9. O aristotelismo e o cristianismo.

Pouco depois da eleição de Urbano IV, S. Tomás foi encarregado de estudar a questão, então candente, da compatibilidade ou incompatibilidade da filosofia de Aristóteles com o cristianismo.

Os séculos antecedentes só tinham conhecido de Aristóteles parte dos livros da Lógica, do que se chamava o "Organon". Mas, no fim do século XII, o colégio de Toledo começou a traduzir do árabe para o latim as restantes obras desse filósofo, conhecidas dos muçulmanos; e, já no séc. XIII, juntaram-se a essas as traduções feitas, também do árabe, pelos letrados da corte da Sicília. Além das traduções de Aristóteles, fizeram uns e outros as dos seus principais comentadores árabes, em especial de Averrois.

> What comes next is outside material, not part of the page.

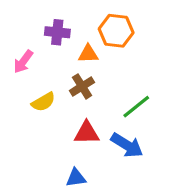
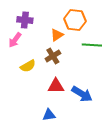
purple cross: (57, 32) -> (25, 20), moved
orange triangle: (88, 54) -> (57, 35), turned -32
green line: (136, 107) -> (92, 45), moved, turned 42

O aparecimento das obras de Aristóteles no mundo latino foi um fato sensacional. Da filosofia da antiguidade, além da lógica de Aristóteles, os doutores cristãos só conheciam alguns Diálogos de Platão. Laboriosamente, homens como Abelardo e S. Anselmo tinham reconstruído o essencial duma filosofia; mas o pensamento cristão estava longe de ter conseguido um sistema acabado como o de Aristóteles, que assim, quase de repente, aparecia nas escolas. Com verdadeiro entusiasmo, os doutores cristãos começaram o estudo do aristotelismo. Mas os livros de Aristóteles são dum pagão; pela brevidade do estilo, são de compreensão difícil; a sua doutrina aparecia deformada nas traduções árabes; e, para mais, vinha acompanhada dos comentários de Averrois, que a interpretavam num sentido totalmente oposto ao cristianismo. Aristóteles não fala da Criação; diz, ou parece dizer, que Deus não conhece o mundo, e que a sua causalidade não se estende imediatamente a todas as coisas. Por outro lado, é pouco claro quando fala da imortalidade da alma; e o comentário de Averrois conclui pela negação duma imortalidade pessoal.

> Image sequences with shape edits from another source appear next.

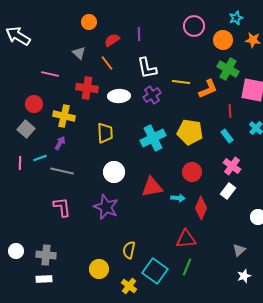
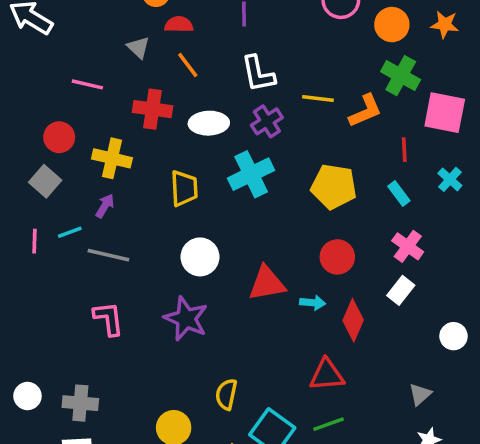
red semicircle: (112, 40) -> (179, 25), moved, turned 35
cyan cross: (153, 138) -> (251, 174), moved
green line: (187, 267) -> (329, 424), turned 48

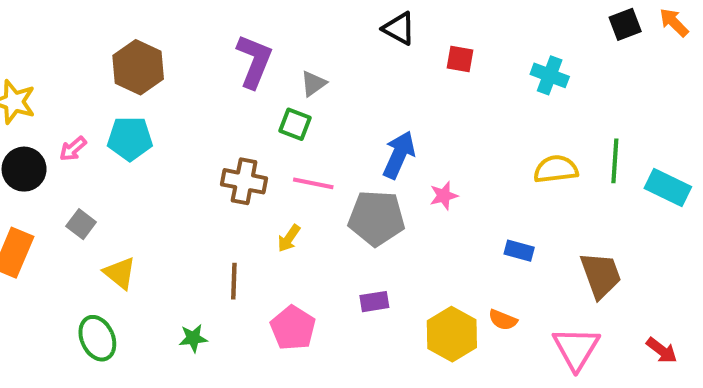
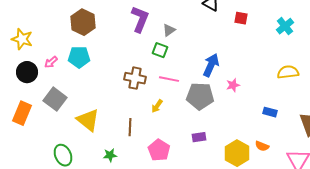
cyan cross: (550, 75) -> (285, 26), turned 30
gray square: (81, 224) -> (55, 99), size x1.6
yellow triangle: (120, 273) -> (88, 120), moved, size x1.4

Nessas condições, é compreensível que se levantasse na Igreja uma forte oposição contra o aristotelismo. Em 1210, um concílio parcial, reunido em Paris, proibiu que nessa cidade se ensinasse a metafísica pelos livros de Aristóteles (sem, no entanto, proibir aos professores a leitura desses livros); em 1215, o legado do Papa confirmou a proibição. Em 1231, Gregório IX nomeou uma comissão para estudar e corrigir as obras de Aristóteles, renovando, no entretanto, a proibição já feita. Mas em 1255, embora a comissão não tivesse feito nada, a Faculdade das Artes de Paris anunciava o ensino de toda a obra de Aristóteles, com a aprovação do legado pontifício. Urbano IV, retomando a iniciativa de Gregório IX, tornou a aplicar as proibições, encarregando S. Tomás de fazer o que a comissão nomeada por este não tinha feito.